Did you know the amount of sleep you get every night may affect your chances of conceiving? The quality of your sleep has an impact on your health, mood, hormones and fertility.
When you’re trying to get pregnant, bleary-eyed mothers and fathers will give you a deer in the headlights look as they encourage you to “savor every moment of sleep that you can, because it could be your last…”
What they don’t realize is that those precious moments of sleep they’re recommending are more important than we ever realized when it comes to your ability to become a parent in the first place.
Doctors and scientists note that sleep and sleep disturbances are increasingly recognized as determinants of women’s health and well-being, particularly in the context of the menstrual cycle, pregnancy, and menopause.
To increase their chances of becoming pregnant, women should be sleeping at least 8 hours per night. So, to what degree, and by what mechanisms, do sleep and/or its disturbances affect fertility?
Sleep does your body good
Without the advent of electricity and round-the-clock light, we humans were fairly solar powered creatures. We got up with the sun and went to bed within a short time after it set. Even candle and lamp light were dim enough (and expensive enough!) that we used it rather sparingly.
Our body’s hormone levels have responded to this established pattern of light and dark in a very complex way – relying on sleeping and waking cycles to establish hormonal balance.
The studies that were reviewed and commented on by the scientific journal, Fertility and Sterility, have elicited shocking information about light pollution, sleep deprivation and other sleep-related factors that seem to affect fertility.
Scientific research has shown that sleep can impact the reproductive cycle just as other aspects of overall health would, and vice versa too: reproductive cycles influence sleep (have you ever noticed being much sleepier on the last days before getting your period?). So when a woman's circadian rhythm is out of sorts, it will also make an impact on her menstrual cycle.
Sleep helps regulate our hormones and repair damaged cells. Leptin is a hormone that links sleep and fertility. This is a hormone that affects ovulation.
Doctors emphasize that in order for leptin to be produced adequately, women need to get enough sleep. If women are not getting enough sleep, their menstrual cycle may be disrupted.
Some other fertility hormones affected by sleep include progesterone, estrogen, LH (luteinizing hormone) and FSH (follicle-stimulating hormone).
Avoid “light pollution”
When the sun goes down, or the lights go off, and you head to dreamland, your body produces melatonin – a hormone that regulates sleeping and waking cycles. Here’s the caveat though: melatonin is also responsible for protecting eggs when they are close to ovulation.
This hormone, secreted by the pineal gland in the brain in response to darkness, is important when women are trying to conceive, because it protects their eggs from oxidative stress caused by free radicals and other degenerative entities.
The evidence shows that every time you turn on the light at night, this turns down the production of melatonin. This kind of “light pollution” basically means, if you are someone who sleeps with lights on, who checks their cell phone every time it buzzes, or has the TV on non-stop, your body’s melatonin cycles get all screwed up.
This, in turn, can prevent your eggs from getting the protection they need, resulting in damaged eggs that are then rejected by the body, or can wind up being the cause of a miscarriage.
If you are trying to get pregnant, maintain at least eight hours of a dark period at night, scientists advised. The light-dark cycle should be regular from one day to the next; otherwise, your biological clock is confused.
The “infertility shift”
Given the above information, it’s not surprising that shift workers have higher numbers of reproductive problems, including issues with infertility. For example, female shift workers are more likely to report menstrual irregularity and longer menstrual cycles.

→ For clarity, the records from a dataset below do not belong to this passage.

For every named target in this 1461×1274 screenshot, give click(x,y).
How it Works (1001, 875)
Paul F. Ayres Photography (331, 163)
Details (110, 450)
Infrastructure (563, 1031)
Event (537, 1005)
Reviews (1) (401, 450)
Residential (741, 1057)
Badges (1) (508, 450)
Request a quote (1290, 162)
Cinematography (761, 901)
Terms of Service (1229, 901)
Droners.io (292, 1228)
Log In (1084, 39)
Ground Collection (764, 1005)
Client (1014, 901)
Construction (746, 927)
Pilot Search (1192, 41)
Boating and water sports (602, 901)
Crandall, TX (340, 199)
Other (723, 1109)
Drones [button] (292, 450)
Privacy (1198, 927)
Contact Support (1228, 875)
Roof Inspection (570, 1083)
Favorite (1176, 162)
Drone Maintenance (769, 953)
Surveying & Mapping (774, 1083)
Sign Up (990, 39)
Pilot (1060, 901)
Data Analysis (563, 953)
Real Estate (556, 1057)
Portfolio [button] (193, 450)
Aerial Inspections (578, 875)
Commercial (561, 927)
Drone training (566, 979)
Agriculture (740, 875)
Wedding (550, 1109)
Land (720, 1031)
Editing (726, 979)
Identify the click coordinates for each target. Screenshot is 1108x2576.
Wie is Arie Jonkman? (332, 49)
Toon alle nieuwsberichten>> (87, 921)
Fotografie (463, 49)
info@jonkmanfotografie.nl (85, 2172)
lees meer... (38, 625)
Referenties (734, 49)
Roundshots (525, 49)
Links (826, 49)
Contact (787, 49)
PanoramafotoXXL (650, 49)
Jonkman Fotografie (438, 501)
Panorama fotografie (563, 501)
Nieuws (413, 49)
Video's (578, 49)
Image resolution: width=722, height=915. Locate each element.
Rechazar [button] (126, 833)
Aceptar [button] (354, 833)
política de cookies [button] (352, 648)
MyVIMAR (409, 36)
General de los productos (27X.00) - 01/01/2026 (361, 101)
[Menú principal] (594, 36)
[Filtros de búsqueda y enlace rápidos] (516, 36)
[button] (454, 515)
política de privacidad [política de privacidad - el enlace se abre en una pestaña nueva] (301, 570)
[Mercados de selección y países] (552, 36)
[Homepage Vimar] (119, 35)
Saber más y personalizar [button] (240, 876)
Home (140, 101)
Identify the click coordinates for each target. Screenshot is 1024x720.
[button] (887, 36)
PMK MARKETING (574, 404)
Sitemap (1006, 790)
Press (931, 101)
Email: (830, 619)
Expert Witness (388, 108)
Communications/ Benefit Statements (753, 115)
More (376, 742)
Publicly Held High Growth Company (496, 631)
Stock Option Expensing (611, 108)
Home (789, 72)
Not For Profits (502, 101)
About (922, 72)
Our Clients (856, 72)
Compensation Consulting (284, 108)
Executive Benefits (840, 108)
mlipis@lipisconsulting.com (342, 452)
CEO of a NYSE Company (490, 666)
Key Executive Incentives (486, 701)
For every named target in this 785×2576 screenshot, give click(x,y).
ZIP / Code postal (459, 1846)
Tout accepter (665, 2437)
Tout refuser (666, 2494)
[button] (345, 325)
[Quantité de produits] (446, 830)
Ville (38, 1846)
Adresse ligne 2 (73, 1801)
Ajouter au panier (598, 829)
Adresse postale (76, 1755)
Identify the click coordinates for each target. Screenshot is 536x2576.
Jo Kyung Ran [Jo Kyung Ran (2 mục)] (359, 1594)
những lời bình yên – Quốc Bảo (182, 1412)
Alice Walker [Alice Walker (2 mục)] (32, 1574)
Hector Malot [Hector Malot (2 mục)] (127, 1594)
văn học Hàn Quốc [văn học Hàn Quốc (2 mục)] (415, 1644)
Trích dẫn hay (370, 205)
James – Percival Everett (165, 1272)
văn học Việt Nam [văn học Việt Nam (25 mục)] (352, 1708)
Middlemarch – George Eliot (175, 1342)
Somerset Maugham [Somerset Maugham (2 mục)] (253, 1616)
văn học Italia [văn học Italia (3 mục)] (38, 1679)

Disturbed sleep schedules and irregular sleep will generally cause poor health, which will impact on reproductive health, just the same as stress would.
Why does this happen? Our bodies are run by an internal clock called the circadian rhythm. Night shift workers are constantly shifting their circadian rhythms, resulting in the same type of ‘jet lag’ that we associate with traveling to and from different time zones.
Research shows that women who work night shifts suffer more frequently with hormonal imbalances, lower estrogen levels, difficulty conceiving and higher miscarriage rates than their counterparts who work hours that are more normal. To combat this, some employers are altering their nighttime lighting accordingly.
However, if you have struggled to conceive and you work night or swing shifts, it is in your best interest to discuss this research with your employer and make adjustments to your schedule if at all possible.
Don’t let something as simple as an affinity for late night TV or a potentially changeable work schedule prevent you from having the pregnancy you want. Make the necessary changes to establish a healthy sleep pattern and get your circadian – and hormonal – rhythm back on track.